Erase content from duplicate lines, but keeping the first unchanged

Luís Gonçalves

Hello. So, what I want to do is to turn this:

into this:

So I want to eliminate the content from all duplicate lines (while keeping them) after the first line. Only the first line keeps its value: the content of all the others is erased.

Thanks in advance!

Mark Olson

@Luís-Gonçalves
So it turns out that it’s actually much easier to remove all but the last occurrence of each number you found. Hopefully that is sufficient for your needs.

Select the Mark tab on the find/replace form.
Enter the regex (^\d+$)(?=.+?^\1$) into the Find what: tab.
- How this regex works:
- Find a line containing only digits ((^\d+$)).
- This line can only be matched if there was at least one line containing exactly the same digits earlier in the document ((?=.+?^\1$))
Make sure that Bookmark line, Purge for each search, Regular expression, and . matches newline are all checked.
Hit the Mark all button.

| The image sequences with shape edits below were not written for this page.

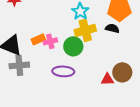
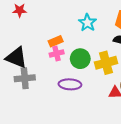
yellow cross: (85, 30) -> (106, 63), moved
orange rectangle: (38, 39) -> (56, 41), moved

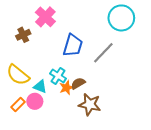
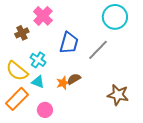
cyan cross: (58, 76) -> (38, 60), moved
pink circle: (35, 101) -> (45, 110), moved
orange rectangle: (18, 104) -> (17, 99), size x1.6
brown star: (90, 104) -> (118, 95), moved

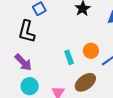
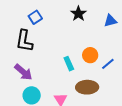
brown ellipse: (85, 82) -> (87, 87), turned 40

Now every line that has an identical line before it will be marked.
Copy a single tab or space character to the clipboard.
Select Search->Bookmark->Paste to (Replace) bookmarked lines from the main menu.
If you want to clear all space from the empty lines, just use Edit->Blank Operations->Trim Trailing Space or use the find/replace form to replace ^[ \t]+$ with nothing.

I also wrote another regex to replace all but the first occurrence, but it’s much slower to execute (takes time proportional to the N^2 log(N), where N is the max number of repeats) and requires you to hit the replace button several times.
To do that:

Use ^(\d+)$(.+?)^\1$ in the Find box and \1\2 in the Replace with in the Replace tab of the find/replace form. Make sure regular expressions is checked.
As noted above, you will have to keep hitting the replace button until the little indicator at the bottom says 0 things were replaced.

Mark Olson

@Mark-Olson
If you want to find and replace identical lines (not just numbers like in this toy example), just replace ^\d+$ with ^regex-that-matches-an-entire-line$ wherever you saw me write ^\d+.
For example:

^[abc]{3,5}$ would match a line containing any combination of the letters a, b, and c with total length 3 to 5.
^[^\r\n]*$ would match any line (even an empty line)

Alan Kilborn

@Mark-Olson said:

I also wrote another regex to replace all but the first occurrence, but it’s much slower to execute

I’m glad you provided this, even if it is slower, because if you had just provided the first part of your solution, you didn’t solve the problem, as it didn’t give the OP what they wanted.

I presume they have good reason for wanting the replace output the way they specified!

PeterJones

@Mark-Olson’s second method could get tedious if there are 50 duplicate lines in a row instead of just 3-5 in a row.

I’d do it in a multistep

FIND WHAT: (?-s)(^\d+$)(\R\1)*
REPLACE WITH: ☺$0
SEARCH MODE = Regular Expression
REPLACE ALL
- ie, look for a line (in this case, all digits) that has 0 or more copies immediately following, and prefix with a smiley
FIND WHAT: (?-s)(^\d+$)
REPLACE WITH: <nothing/empty field>
SEARCH MODE = Regular Expression
REPLACE ALL
- any line that didn’t get transformed, but matches the “all digits” requirement, must’ve been a duplicate, so it should be cleared
FIND WHAT: ^☺(?=\d+$)
REPLACE WITH: <nothing/empty field>
SEARCH MODE = Regular Expression
REPLACE ALL
- any line that did get transformed should have the smiley removed

(Like Mark’s attempts, mine assumes the lines you want to transform are just one or more digits each, with no spaces or non-digit characters either before or after.)

Mark Olson

@PeterJones
This approach is much better than mine in the case where all the duplicate lines are consecutive (that is, there are no numbers other than 11 between the first occurrence of 11 and the last occurrence of 11).
While my approach is far worse for this specific use case, it does not have this limitation.

PeterJones

@Mark-Olson ,

You are right. When I looked at the OP data, it only had consecutive duplicates. If it has to handle duplicates with other lines in between, then mine is not sufficient. The OP doesn’t state whether or not all the duplicates are consecutive, so we’re both working from a reasonable but different assumption/interpretation of the example data.

Luís Gonçalves

@Mark-Olson your solution worked perfectly, and it did exactly what I wanted. Thank you very much! =)

Thanks to all the other people who gave their help as well.
You’re the best!

guy038

Hello, @luís-gonçalves, @mark-olson, @alan-kilborn, @peterjones and All,

Here is a quick way to mark all consecutive equal lines but the first !

First, add a final line-break at the end of your number’s list ! ( IMPORTANT )
MARK (?x) ^ ( \d+ \R ) \K ( \1 )+
- Bookmark line, Purge for each search and Regular expression checked

Then, you can follow the @mark-olson’s instructions ! So :

Put a single space char in the clipboard with Ctrl + C
Run the Search > Bookmark > Paste to (Replace) Boomarked Lines option
Finally, run the simple S/R :
- SEARCH ^\x20$
- REPLACE Leave EMPTY

Or use the Edit > Blank Operations > Trim Trailing Space option

Best Regards

guy038